Gaussian Process Regression (Draft)

Gaussian Distributions

A Gaussian distribution exists over variables, i.e. the distribution explains how (relatively) frequently the values for those variables show up in observations. A Gaussian distribution for a n-dimensional vector variable is fully specified by a mean vector, μ, and covariance matrix Σ

$$ \mathrm{x} = (x_{1},....x_{n})^{T} \sim \mathcal{N}(\mu,\Sigma) $$ A univariate Gaussian distribution is given by $$ p(x|\mu,\sigma^2) = \dfrac{1}{2\pi \sigma^2} e^{ \dfrac{ -(x - \mu)^2 }{2 \sigma^2} } $$ where μ is the mean and σ is the standard deviation for the Gaussian. If we wanted to expand that to the multivariate form in D dimensions, we get the following form $$ p(x|\mu,\Sigma) = (\dfrac{1}{2\pi})^{-D/2} |\Sigma|^{-1/2} e^{ - \frac{1}{2} (x - \mu)^T \Sigma^{-1} (x - \mu) } $$ where μ is the mean vector and Σ is the covariance matrix for the Gaussian.

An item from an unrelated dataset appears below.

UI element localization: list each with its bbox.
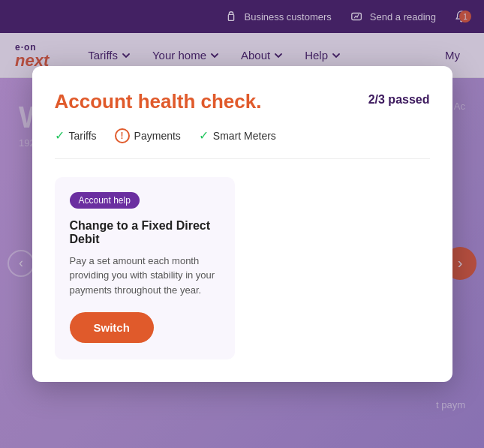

If x and y are jointly Gaussian (both of them can be scalars or vectors) $$p(x) = \mathcal{N}(x_{\mu},C_{xx})$$ and $$p(y) = \mathcal{N}(y_{\mu},C_{yy})$$ $$ p(x,y) = p(\left[ \begin{array}{ccc} x \\ y \end{array} \right]) = \mathcal{N}(\left[ \begin{array}{c} x_{\mu} \\ y_{\mu} \end{array} \right] , \left[ \begin{array}{cc} C_{xx} & C_{xy} \\ C_{xy}^T & C_{yy} \end{array} \right] ) $$ where $$C_{xx}, C_{xy}, C_{yy} $$ are the covariance matrices for the variables indicated by the subscripts and where μ indicates that it is the mean of the corresponding variable. These variables x and y are independently Gaussian and their marginal distributions here are given by the equations

We can also write a conditional distribution from a jointly Gaussian distribution given above as (reference Murphy, chapter 4) $$p(x|y) = \mathcal{N}( x_{\mu} + C_{xy}C_{yy}^{-1}(y - y_{\mu}), C_{xx} - C_{xy}C_{yy}^{-1}C_{xy}^T )$$ A similar expression can also be written for p(y|x).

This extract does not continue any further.